-- DATASET EXCERPTS --
────────────────

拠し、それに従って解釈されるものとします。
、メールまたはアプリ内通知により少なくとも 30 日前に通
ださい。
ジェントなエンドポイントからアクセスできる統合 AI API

────────────────

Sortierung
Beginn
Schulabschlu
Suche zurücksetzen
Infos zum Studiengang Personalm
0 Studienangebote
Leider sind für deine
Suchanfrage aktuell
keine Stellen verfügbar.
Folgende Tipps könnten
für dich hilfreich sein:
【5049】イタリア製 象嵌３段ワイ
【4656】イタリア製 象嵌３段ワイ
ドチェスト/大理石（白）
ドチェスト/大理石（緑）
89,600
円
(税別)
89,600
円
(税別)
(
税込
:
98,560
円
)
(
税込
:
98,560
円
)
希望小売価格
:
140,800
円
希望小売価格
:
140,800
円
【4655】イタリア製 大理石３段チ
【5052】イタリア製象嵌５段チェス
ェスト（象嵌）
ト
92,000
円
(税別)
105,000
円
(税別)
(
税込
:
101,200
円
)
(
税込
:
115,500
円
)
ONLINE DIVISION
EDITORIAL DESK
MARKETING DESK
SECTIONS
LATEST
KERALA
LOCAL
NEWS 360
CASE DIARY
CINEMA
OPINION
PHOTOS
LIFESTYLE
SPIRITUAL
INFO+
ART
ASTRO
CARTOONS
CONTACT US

────────────────

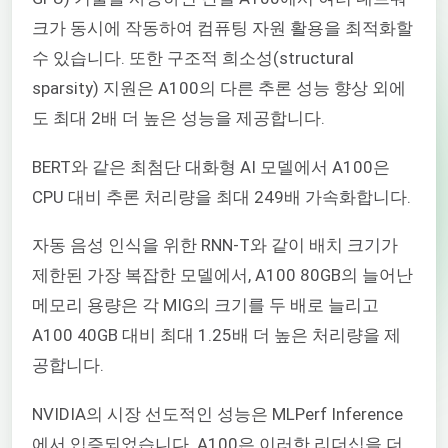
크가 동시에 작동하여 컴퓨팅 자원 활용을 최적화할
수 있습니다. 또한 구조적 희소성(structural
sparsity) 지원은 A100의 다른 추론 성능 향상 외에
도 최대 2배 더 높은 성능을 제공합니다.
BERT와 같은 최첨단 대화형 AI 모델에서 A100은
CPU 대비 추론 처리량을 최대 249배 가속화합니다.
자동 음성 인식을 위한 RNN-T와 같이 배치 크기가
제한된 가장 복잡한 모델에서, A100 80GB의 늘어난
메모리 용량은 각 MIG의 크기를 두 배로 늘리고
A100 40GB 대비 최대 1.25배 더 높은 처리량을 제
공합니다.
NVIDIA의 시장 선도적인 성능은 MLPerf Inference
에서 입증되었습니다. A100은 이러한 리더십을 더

────────────────

-- TASK STATEMENT --
Read through the entries above and copy each line that has the string "처리량을" in it.

-- EXERCISE RESULT --
CPU 대비 추론 처리량을 최대 249배 가속화합니다.
A100 40GB 대비 최대 1.25배 더 높은 처리량을 제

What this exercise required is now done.